Family Communion: 'taking a stand'.
- Occurring
- for 1 hour, 15 mins
- Venue
- Kidbrooke, St Nicholas
- Address Whetstone Road Kidbrooke London, SE3 8PX, United Kingdom
Family communion: celebrant the Rev. Marion Barber.
First reading: Daniel 1 (complete)
Gospel: John 19.38-end
This fourth service in our 'young people' series explores the challenges, difficulties and rewards of standing up for one's beliefs, as well as the difficult issue of how far and when it is right to compromise with those whose beliefs differ from our own. Daniel, and his companions Shadrach, Meshach and Abednego, were high-status prisoners of Nebuchadnezzar, king of Babylon: he treated them well, and no doubt intended in due course to integrate them in his household and to make Israel a contented and settled part of his empire.
The Israelite youths, however, refused to eat the food or drink the wine provided by Nebuchadnezzar. It isn't immediately obvious why not: possibly the food violated Jewish dietary rules, or perhaps they felt that by accepting the king's hospitality in the form of food from his table they would be placing themselves under an obligation to him. In any case, they took a considerable risk: Nebuchadnezzar had behaved generously towards them, and he could have taken their refusal as an insult. In the event, both here and later in the Book of Daniel, they established the principle that a person can and should be able to serve the civil authority without compromising their religious beliefs.
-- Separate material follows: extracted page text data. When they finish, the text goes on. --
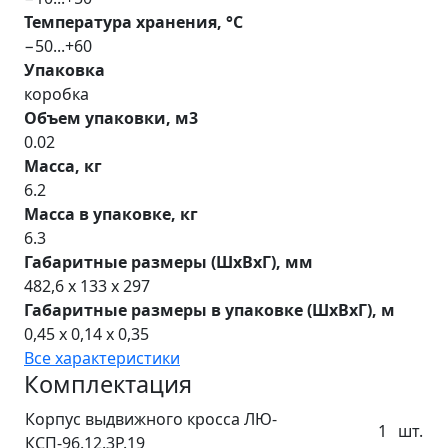
Температура хранения, °С
−50...+60
Упаковка
коробка
Объем упаковки, м3
0.02
Масса, кг
6.2
Масса в упаковке, кг
6.3
Габаритные размеры (ШхВхГ), мм
482,6 x 133 x 297
Габаритные размеры в упаковке (ШхВхГ), м
0,45 x 0,14 x 0,35
Все характеристики
Комплектация
Корпус выдвижного кросса ЛЮ-
1
шт.
КСП-96.12.3Р.19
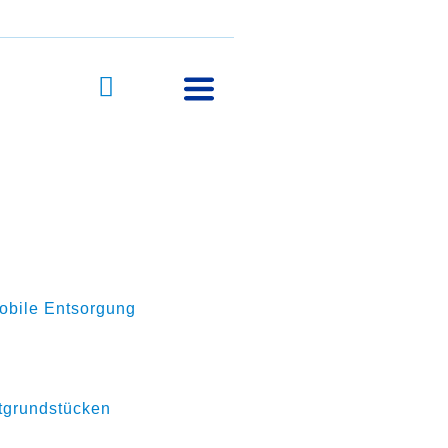
obile Entsorgung
tgrundstücken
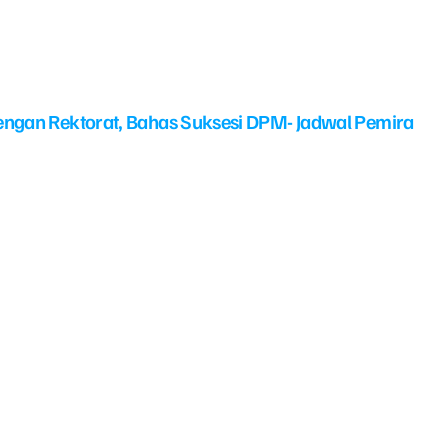
ngan Rektorat, Bahas Suksesi DPM- Jadwal Pemira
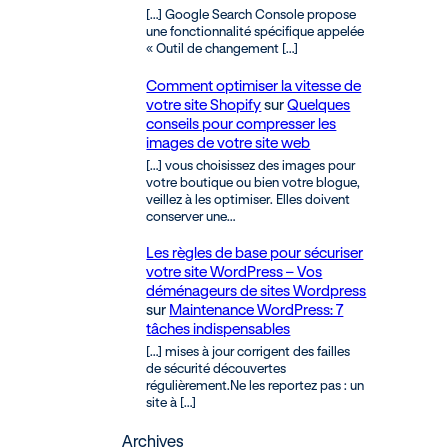
[…] Google Search Console propose
une fonctionnalité spécifique appelée
« Outil de changement […]
Comment optimiser la vitesse de
votre site Shopify
sur
Quelques
conseils pour compresser les
images de votre site web
[…] vous choisissez des images pour
votre boutique ou bien votre blogue,
veillez à les optimiser. Elles doivent
conserver une…
Les règles de base pour sécuriser
votre site WordPress – Vos
déménageurs de sites Wordpress
sur
Maintenance WordPress: 7
tâches indispensables
[…] mises à jour corrigent des failles
de sécurité découvertes
régulièrement.Ne les reportez pas : un
site à […]
Archives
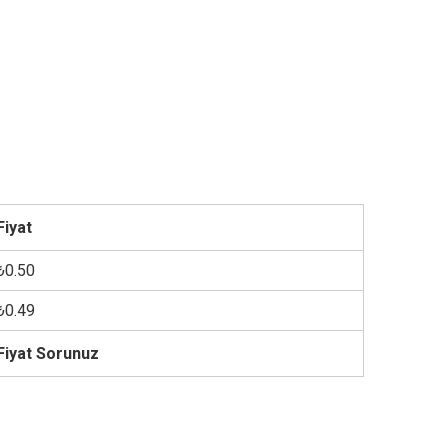
Fiyat
₺0.50
₺0.49
Fiyat Sorunuz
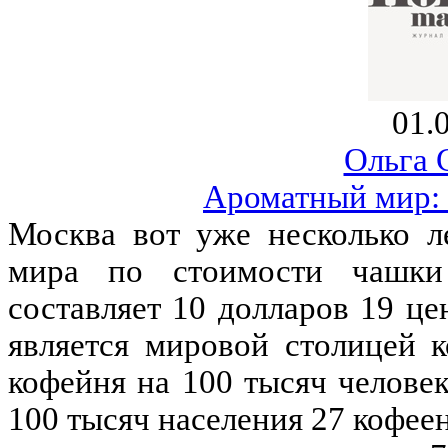
01.
Ольга 
Ароматный мир: 
Москва вот уже несколько л
мира по стоимости чашки
составляет 10 долларов 19 це
является мировой столицей 
кофейня на 100 тысяч человек
100 тысяч населения 27 кофеен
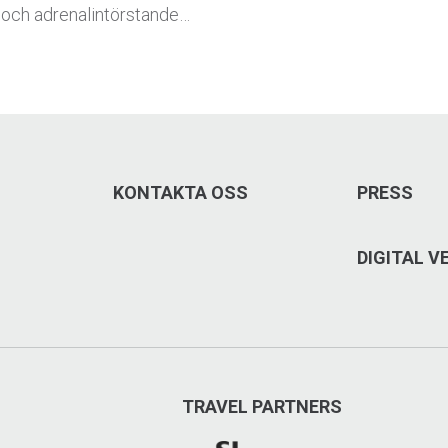
 och adrenalintörstande…
KONTAKTA OSS
PRESS
DIGITAL 
TRAVEL PARTNERS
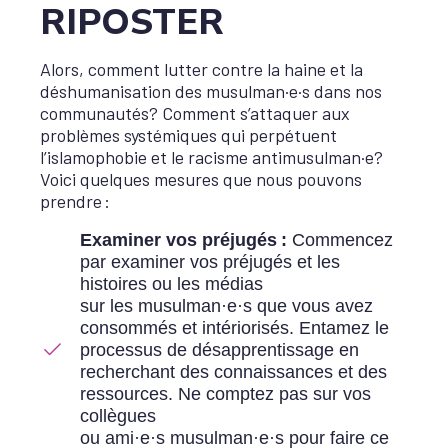
RIPOSTER
Alors, comment lutter contre la haine et la
déshumanisation des musulman·e·s dans nos
communautés? Comment s’attaquer aux
problèmes systémiques qui perpétuent
l’islamophobie et le racisme antimusulman·e?
Voici quelques mesures que nous pouvons
prendre :
Examiner vos préjugés :
Commencez
par examiner vos préjugés et les
histoires ou les médias
sur les musulman·e·s que vous avez
consommés et intériorisés. Entamez le
processus de désapprentissage en
recherchant des connaissances et des
ressources. Ne comptez pas sur vos
collègues
ou ami·e·s musulman·e·s pour faire ce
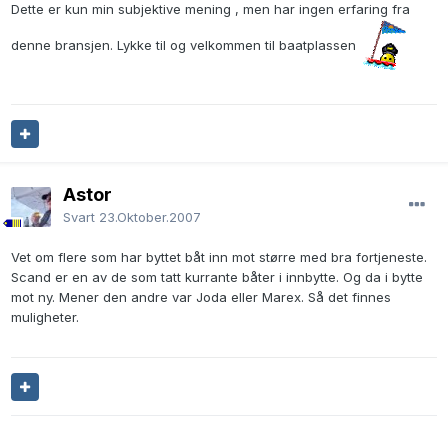
Dette er kun min subjektive mening , men har ingen erfaring fra
denne bransjen. Lykke til og velkommen til baatplassen
Astor
Svart
23.Oktober.2007
Vet om flere som har byttet båt inn mot større med bra fortjeneste.
Scand er en av de som tatt kurrante båter i innbytte. Og da i bytte
mot ny. Mener den andre var Joda eller Marex. Så det finnes
muligheter.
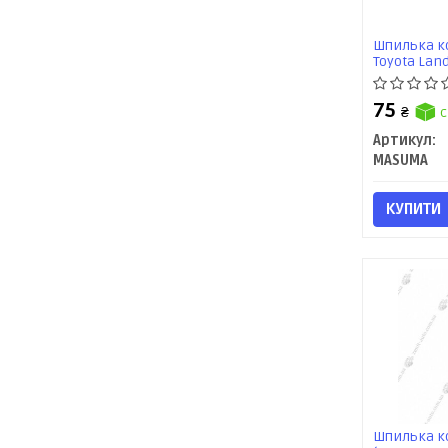
Шпилька ко
Toyota Land
(MLS-216) 
75
₴
с
Артикул:
MASUMA
КУПИТИ
Шпилька ко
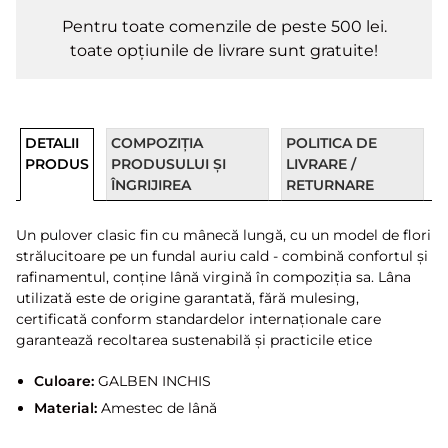
Pentru toate comenzile de peste 500 lei.
toate opțiunile de livrare sunt gratuite!
DETALII
COMPOZIȚIA
POLITICA DE
PRODUS
PRODUSULUI ȘI
LIVRARE /
ÎNGRIJIREA
RETURNARE
Un pulover clasic fin cu mânecă lungă, cu un model de flori
strălucitoare pe un fundal auriu cald - combină confortul și
rafinamentul, conține lână virgină în compoziția sa. Lâna
utilizată este de origine garantată, fără mulesing,
certificată conform standardelor internaționale care
garantează recoltarea sustenabilă și practicile etice
Culoare:
GALBEN INCHIS
Material:
Amestec de lână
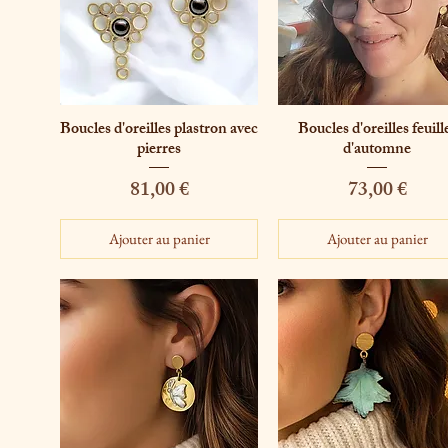
Boucles d'oreilles plastron avec
Boucles d'oreilles feuill
Aperçu rapide
Aperçu rapide
pierres
d'automne
Prix
Prix
81,00 €
73,00 €
Ajouter au panier
Ajouter au panier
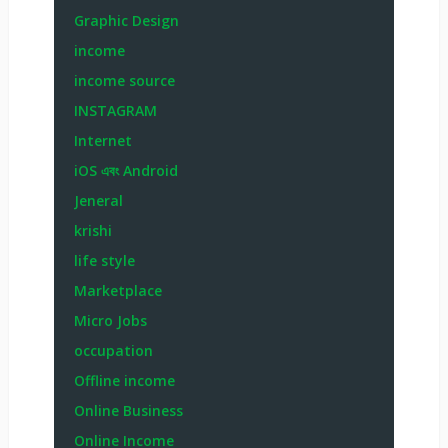
Graphic Design
income
income source
INSTAGRAM
Internet
iOS এবং Android
Jeneral
krishi
life style
Marketplace
Micro Jobs
occupation
Offline income
Online Business
Online Income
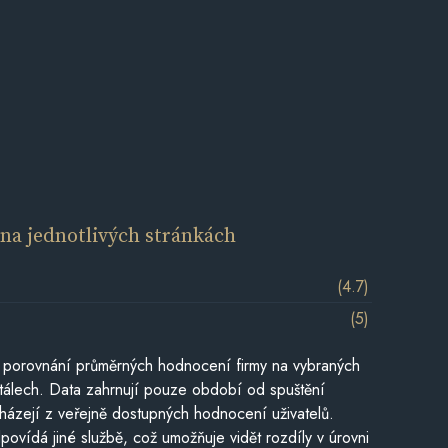
í
na jednotlivých stránkách
(4.7)
(5)
 porovnání průměrných hodnocení firmy na vybraných
tálech. Data zahrnují pouze období od spuštění
házejí z veřejně dostupných hodnocení uživatelů.
povídá jiné službě, což umožňuje vidět rozdíly v úrovni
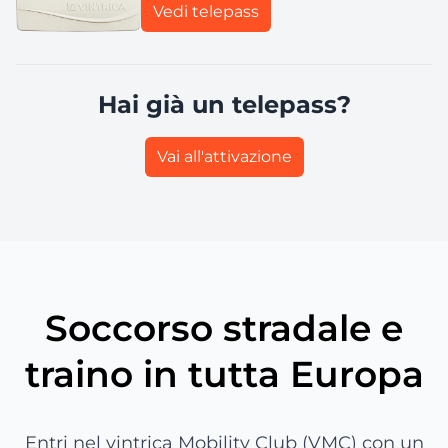
Vedi telepass
Hai già un telepass?
Vai all'attivazione
Soccorso stradale e
traino in tutta Europa
Entri nel vintrica Mobility Club (VMC) con un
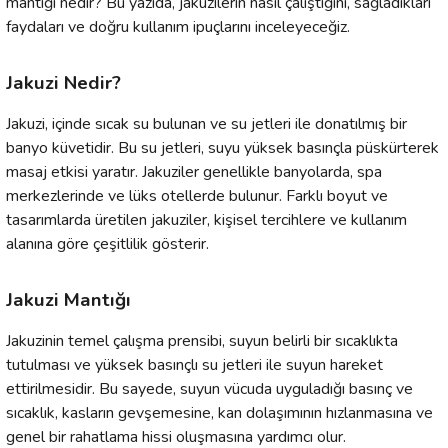
mantığı nedir? Bu yazıda, jakuzilerin nasıl çalıştığını, sağladıkları
faydaları ve doğru kullanım ipuçlarını inceleyeceğiz.
Jakuzi Nedir?
Jakuzi, içinde sıcak su bulunan ve su jetleri ile donatılmış bir
banyo küvetidir. Bu su jetleri, suyu yüksek basınçla püskürterek
masaj etkisi yaratır. Jakuziler genellikle banyolarda, spa
merkezlerinde ve lüks otellerde bulunur. Farklı boyut ve
tasarımlarda üretilen jakuziler, kişisel tercihlere ve kullanım
alanına göre çeşitlilik gösterir.
Jakuzi Mantığı
Jakuzinin temel çalışma prensibi, suyun belirli bir sıcaklıkta
tutulması ve yüksek basınçlı su jetleri ile suyun hareket
ettirilmesidir. Bu sayede, suyun vücuda uyguladığı basınç ve
sıcaklık, kasların gevşemesine, kan dolaşımının hızlanmasına ve
genel bir rahatlama hissi oluşmasına yardımcı olur.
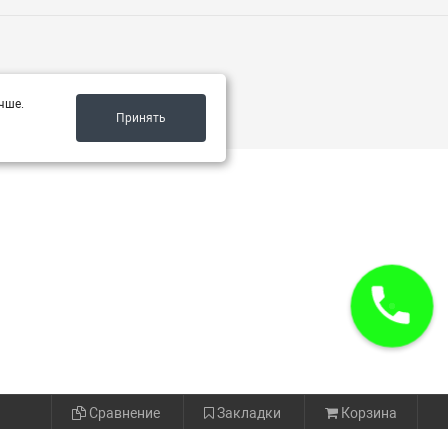
чше.
Принять
Сравнение
Закладки
Корзина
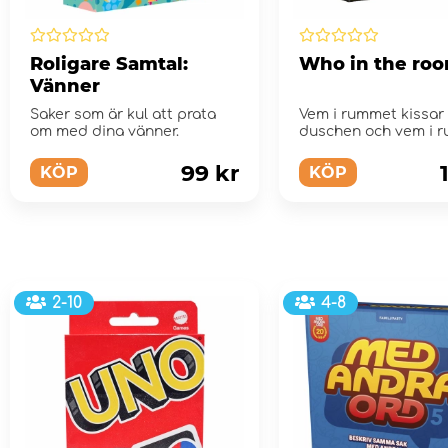
Roligare Samtal:
Who in the ro
Vänner
Saker som är kul att prata
Vem i rummet kissar 
om med dina vänner.
duschen och vem i 
skulle överleva korta
på ...
99 kr
KÖP
KÖP
2-10
4-8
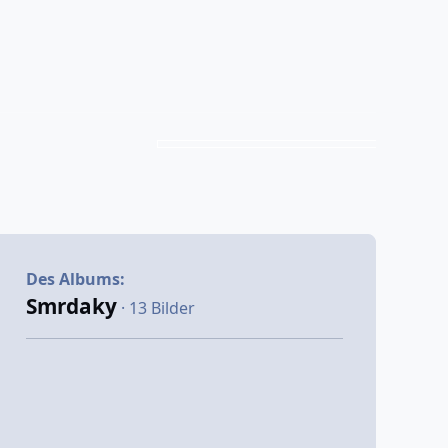
Des Albums:
Smrdaky
· 13 Bilder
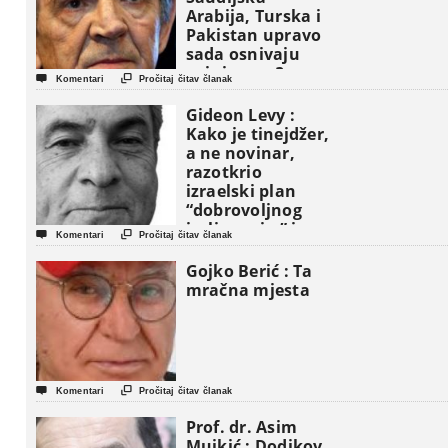
Arabija, Turska i
Pakistan upravo
sada osnivaju
vojni savez?


Komentari
Pročitaj čitav članak
Gideon Levy :
Kako je tinejdžer,
a ne novinar,
razotkrio
izraelski plan
“dobrovoljnog
iseljavanja ” iz


Komentari
Pročitaj čitav članak
Gaze
Gojko Berić : Ta
mračna mjesta


Komentari
Pročitaj čitav članak
Prof. dr. Asim
Mujkić : Dodikov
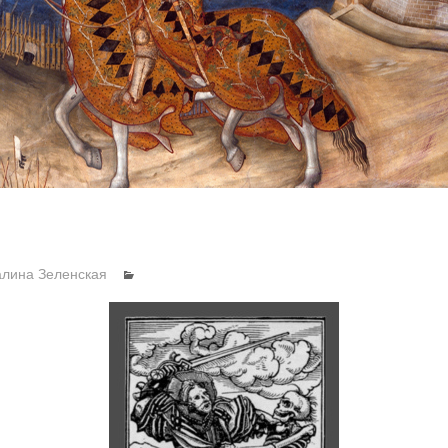
алина Зеленская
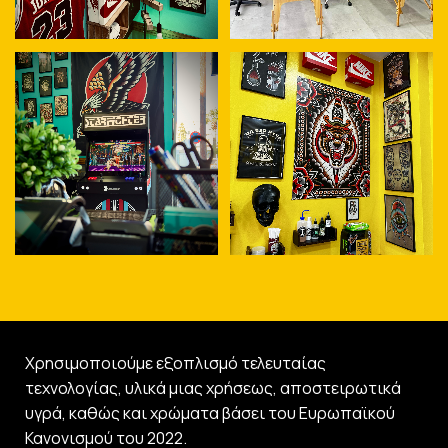
Χρησιμοποιούμε εξοπλισμό τελευταίας
τεχνολογίας, υλικά μιας χρήσεως, αποστειρωτικά
υγρά, καθώς και χρώματα βάσει του Ευρωπαϊκού
Κανονισμού του 2022.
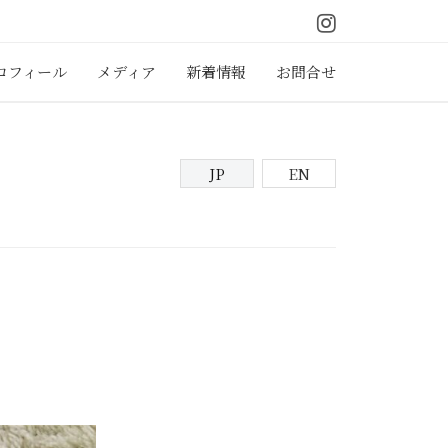
I
n
ロフィール
メディア
新着情報
お問合せ
s
t
a
JP
EN
g
r
a
m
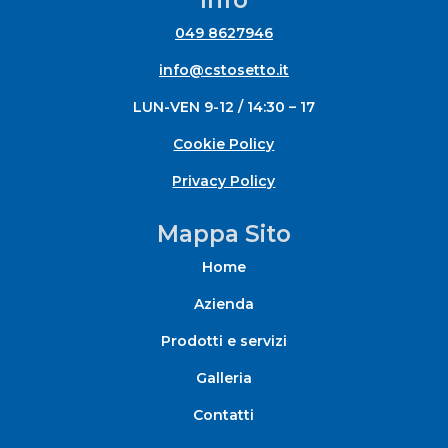
Info
049 8627946
info@cstosetto.it
LUN-VEN 9-12 / 14:30 – 17
Cookie Policy
Privacy Policy
Mappa Sito
Home
Azienda
Prodotti e servizi
Galleria
Contatti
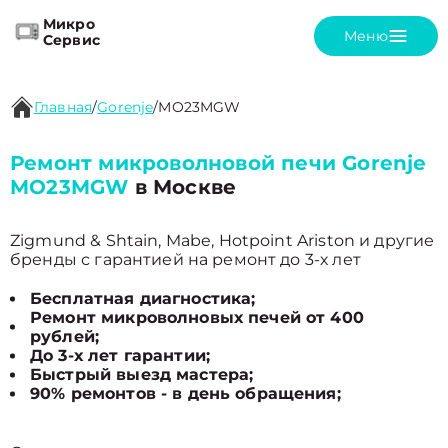
Микро
Меню
Сервис
Главная
/
Gorenje
/
MO23MGW
Ремонт микроволновой печи Gorenje
MO23MGW
в Москве
Zigmund & Shtain, Mabe, Hotpoint Ariston и другие
бренды с гарантией на ремонт до 3-х лет
Бесплатная диагностика;
Ремонт микроволновых печей от 400
рублей;
До 3-х лет гарантии;
Быстрый выезд мастера;
90% ремонтов - в день обращения;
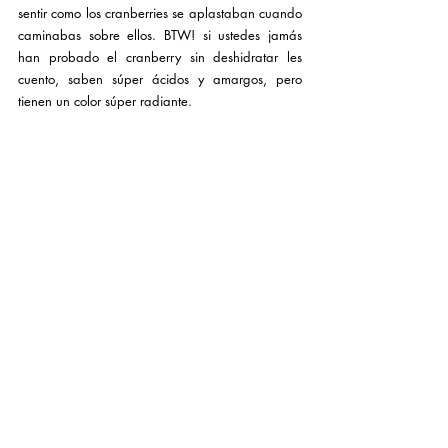
sentir como los cranberries se aplastaban cuando 
caminabas sobre ellos. BTW! si ustedes jamás 
han probado el cranberry sin deshidratar les 
cuento, saben súper ácidos y amargos, pero 
tienen un color súper radiante.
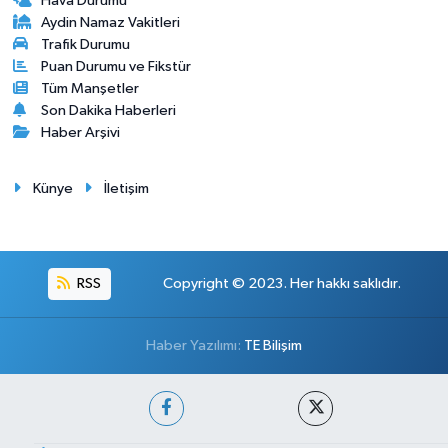
Hava Durumu
Aydin Namaz Vakitleri
Trafik Durumu
Puan Durumu ve Fikstür
Tüm Manşetler
Son Dakika Haberleri
Haber Arşivi
Künye
İletişim
RSS
Copyright © 2023. Her hakkı saklıdır.
Haber Yazılımı:
TE Bilişim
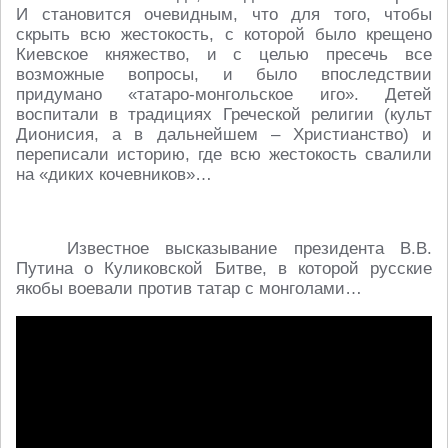
И становится очевидным, что для того, чтобы
скрыть всю жестокость, с которой было крещено
Киевское княжество, и с целью пресечь все
возможные вопросы, и было впоследствии
придумано «татаро-монгольское иго». Детей
воспитали в традициях Греческой религии (культ
Дионисия, а в дальнейшем – Христианство) и
переписали историю, где всю жестокость свалили
на «диких кочевников»…
Известное высказывание президента В.В.
Путина о Куликовской Битве, в которой русские
якобы воевали против татар с монголами…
In our New Testament reading, Joseph of Arimathea and Nicodemus take a stand which is in many ways comparable to Daniel's. They are both clearly upper-class Pharisees, and we may suppose that they were not only important figures in Jewish circles but also well regarded by the occupying Romans. When they asked to be allowed to take charge of the body of a man just put to death by crucifixion, they risked their reputation for respectability with the Romans, their status in the Jewish community and, probably, lifelong friendships with other Pharisees.
The painting above, by Briton Riviere, shows a later event in Daniel's life where he again refuses to compromise religious principle and in consequence is thrown into a dungeon with hungry lions, who refuse to attack him.